Unfortunately, even though our standard build seems to include manual pages for every installed component, I couldn't find a manual page for rhgb-client (or an infodoc, for that matter). The best I was able to find was a /usr/share/doc/rhgb-${VERSION}/HOW_IT_WORKS file (I'm assuming that ${VERSION} is consistent with the version of the RHGB RPM installed - it seemed to be). While an interesting read, it's not exactly the best, most exhaustive document I've ever read. It's about what you'd expect from a typical README file, I guess. Still, it didn't display what, if any, arguments that the rhgb-client would take.

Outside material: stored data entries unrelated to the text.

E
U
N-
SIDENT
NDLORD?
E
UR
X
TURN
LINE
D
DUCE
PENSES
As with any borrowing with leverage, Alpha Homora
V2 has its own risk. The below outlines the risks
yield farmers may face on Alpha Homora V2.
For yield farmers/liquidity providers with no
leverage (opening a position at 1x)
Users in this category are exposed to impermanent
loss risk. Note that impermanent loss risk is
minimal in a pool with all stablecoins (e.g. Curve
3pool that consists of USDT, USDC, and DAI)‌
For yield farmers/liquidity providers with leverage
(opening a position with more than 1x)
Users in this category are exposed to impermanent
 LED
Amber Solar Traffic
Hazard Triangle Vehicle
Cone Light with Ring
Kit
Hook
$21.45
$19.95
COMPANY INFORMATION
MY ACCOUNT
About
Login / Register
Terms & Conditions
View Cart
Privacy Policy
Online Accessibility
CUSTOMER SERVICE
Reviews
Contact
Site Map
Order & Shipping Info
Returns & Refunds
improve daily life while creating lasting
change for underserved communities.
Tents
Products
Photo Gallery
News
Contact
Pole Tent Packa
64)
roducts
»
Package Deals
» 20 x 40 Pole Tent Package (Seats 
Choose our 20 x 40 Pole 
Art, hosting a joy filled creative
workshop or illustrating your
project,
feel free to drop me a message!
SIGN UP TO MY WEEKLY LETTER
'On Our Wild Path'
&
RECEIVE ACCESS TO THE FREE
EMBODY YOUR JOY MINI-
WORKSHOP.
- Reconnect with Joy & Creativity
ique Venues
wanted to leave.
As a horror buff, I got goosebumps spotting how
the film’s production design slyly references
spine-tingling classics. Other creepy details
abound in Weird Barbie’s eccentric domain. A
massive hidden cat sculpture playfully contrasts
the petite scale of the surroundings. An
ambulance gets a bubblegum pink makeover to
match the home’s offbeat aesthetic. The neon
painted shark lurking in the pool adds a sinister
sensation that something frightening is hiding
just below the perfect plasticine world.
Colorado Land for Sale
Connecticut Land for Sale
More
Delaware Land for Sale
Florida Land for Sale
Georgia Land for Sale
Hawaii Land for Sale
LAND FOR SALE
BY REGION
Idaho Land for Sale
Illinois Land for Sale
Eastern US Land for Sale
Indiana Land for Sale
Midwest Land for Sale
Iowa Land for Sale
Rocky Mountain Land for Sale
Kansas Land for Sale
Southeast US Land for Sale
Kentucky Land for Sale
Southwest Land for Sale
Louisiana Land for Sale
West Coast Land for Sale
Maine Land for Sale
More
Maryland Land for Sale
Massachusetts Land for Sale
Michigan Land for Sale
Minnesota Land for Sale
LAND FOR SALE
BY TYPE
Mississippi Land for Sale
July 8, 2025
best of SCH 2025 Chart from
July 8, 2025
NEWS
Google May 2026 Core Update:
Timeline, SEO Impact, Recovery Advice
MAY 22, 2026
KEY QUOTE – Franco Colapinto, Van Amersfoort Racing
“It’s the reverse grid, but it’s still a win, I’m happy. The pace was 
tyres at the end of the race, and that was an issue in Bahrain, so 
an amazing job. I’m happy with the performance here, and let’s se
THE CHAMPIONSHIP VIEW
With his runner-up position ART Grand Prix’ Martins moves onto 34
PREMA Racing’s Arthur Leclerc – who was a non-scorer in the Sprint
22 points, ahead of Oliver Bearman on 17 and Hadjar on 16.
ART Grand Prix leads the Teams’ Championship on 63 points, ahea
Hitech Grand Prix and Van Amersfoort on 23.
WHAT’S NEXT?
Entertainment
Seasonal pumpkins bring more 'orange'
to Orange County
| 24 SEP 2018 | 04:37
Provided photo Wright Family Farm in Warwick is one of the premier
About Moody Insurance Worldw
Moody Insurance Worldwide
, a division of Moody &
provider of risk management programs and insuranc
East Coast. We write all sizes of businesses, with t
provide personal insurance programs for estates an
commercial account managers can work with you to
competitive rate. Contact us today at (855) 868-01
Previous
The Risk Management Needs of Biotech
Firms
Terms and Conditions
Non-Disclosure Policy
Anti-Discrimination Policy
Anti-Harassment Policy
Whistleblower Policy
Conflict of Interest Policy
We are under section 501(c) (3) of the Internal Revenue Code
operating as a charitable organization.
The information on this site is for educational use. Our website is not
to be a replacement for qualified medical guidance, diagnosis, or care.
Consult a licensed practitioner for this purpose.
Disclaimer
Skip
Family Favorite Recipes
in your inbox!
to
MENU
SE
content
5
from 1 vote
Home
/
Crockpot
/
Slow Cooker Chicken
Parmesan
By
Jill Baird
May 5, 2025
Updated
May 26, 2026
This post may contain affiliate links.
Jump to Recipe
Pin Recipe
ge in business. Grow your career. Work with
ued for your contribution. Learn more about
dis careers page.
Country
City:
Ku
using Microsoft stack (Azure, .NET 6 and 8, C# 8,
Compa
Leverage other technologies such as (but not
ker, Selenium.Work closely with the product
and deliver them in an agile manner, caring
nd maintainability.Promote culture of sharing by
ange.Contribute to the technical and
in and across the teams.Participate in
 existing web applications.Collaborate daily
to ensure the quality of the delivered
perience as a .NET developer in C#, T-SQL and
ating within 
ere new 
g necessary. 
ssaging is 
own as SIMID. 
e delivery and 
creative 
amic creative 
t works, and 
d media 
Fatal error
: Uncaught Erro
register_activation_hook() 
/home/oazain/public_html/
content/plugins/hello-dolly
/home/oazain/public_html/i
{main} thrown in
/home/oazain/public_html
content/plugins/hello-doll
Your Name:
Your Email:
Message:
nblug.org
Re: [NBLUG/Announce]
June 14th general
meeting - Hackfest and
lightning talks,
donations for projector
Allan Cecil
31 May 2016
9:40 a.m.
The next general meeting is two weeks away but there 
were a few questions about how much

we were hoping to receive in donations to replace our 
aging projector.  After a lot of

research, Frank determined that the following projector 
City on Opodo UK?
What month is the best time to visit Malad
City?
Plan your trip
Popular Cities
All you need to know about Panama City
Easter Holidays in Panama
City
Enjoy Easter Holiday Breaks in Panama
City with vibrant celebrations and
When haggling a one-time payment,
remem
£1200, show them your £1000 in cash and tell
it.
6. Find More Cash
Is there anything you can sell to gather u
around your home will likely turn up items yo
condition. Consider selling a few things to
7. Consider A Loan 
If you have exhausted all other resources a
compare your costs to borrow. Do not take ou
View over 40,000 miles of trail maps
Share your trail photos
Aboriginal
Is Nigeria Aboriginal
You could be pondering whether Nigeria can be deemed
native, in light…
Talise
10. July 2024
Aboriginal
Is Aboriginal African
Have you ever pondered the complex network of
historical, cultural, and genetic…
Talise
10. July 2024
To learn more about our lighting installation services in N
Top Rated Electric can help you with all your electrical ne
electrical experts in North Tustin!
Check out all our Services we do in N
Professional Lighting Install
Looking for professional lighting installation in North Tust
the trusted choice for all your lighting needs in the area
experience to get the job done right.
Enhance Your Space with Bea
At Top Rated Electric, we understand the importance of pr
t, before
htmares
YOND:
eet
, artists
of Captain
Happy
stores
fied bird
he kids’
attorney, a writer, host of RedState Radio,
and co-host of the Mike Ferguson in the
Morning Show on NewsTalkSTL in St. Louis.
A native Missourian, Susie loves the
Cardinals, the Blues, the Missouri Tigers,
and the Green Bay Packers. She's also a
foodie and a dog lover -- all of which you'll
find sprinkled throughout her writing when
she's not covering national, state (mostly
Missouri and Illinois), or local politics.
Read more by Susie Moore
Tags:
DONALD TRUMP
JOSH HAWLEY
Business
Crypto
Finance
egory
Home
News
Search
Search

Not wanting to do anything too calamitous, I called `rhgb-client --help` as a non-privileged user. I was gladdened to see that it didn't give me one of those annoying "you must be root to run this command" errors. It also gave some usage details:

rhgb-client --help
Usage: rhgb-client [OPTION...]
  -u, --update=STRING      Update a service's status
  -d, --details=STRING     Show the details page (yes/no).
  -p, --ping               See if the server is alive
  -q, --quit               Tells the server to quit
  -s, --sysinit            Inform the server that we've finished rc.sysinit

Help options:
  -?, --help               Show this help message
  --usage                  Display brief usage message

I'd hoped that since /etc/init.d/functions had shown an "--update" argument, it might take other arguments (and, correctly, assumed one would be "--help"). So, I used the above and updated my /etc/init.d/functions script and added "--details=yes" and rebooted. Lo and behold: I get the graphical boot session but get to see all the detailed boot messages, too! Hurrah.

Still, it seemed odd that, since the RHGB components are (sorta) configurable, there wasn't a file in /etc/sysconfig to set the requisite options. I hate having to hack config files that are likely to get overwritten the next time the associated RPM gets updated. I also figure that I can't be the only person out there that wants the graphical boot system and details. So, why havent the RHGB maintainers fixed this (and, yes, I realize that Linux is a community thing and I'm free to contribute fixes to it - I'd just hoped that someone like RedHat or SuSE would have had enough complaints from commercial UNIX converts to have already done it for me)? Oh well, one of these days, I suppose.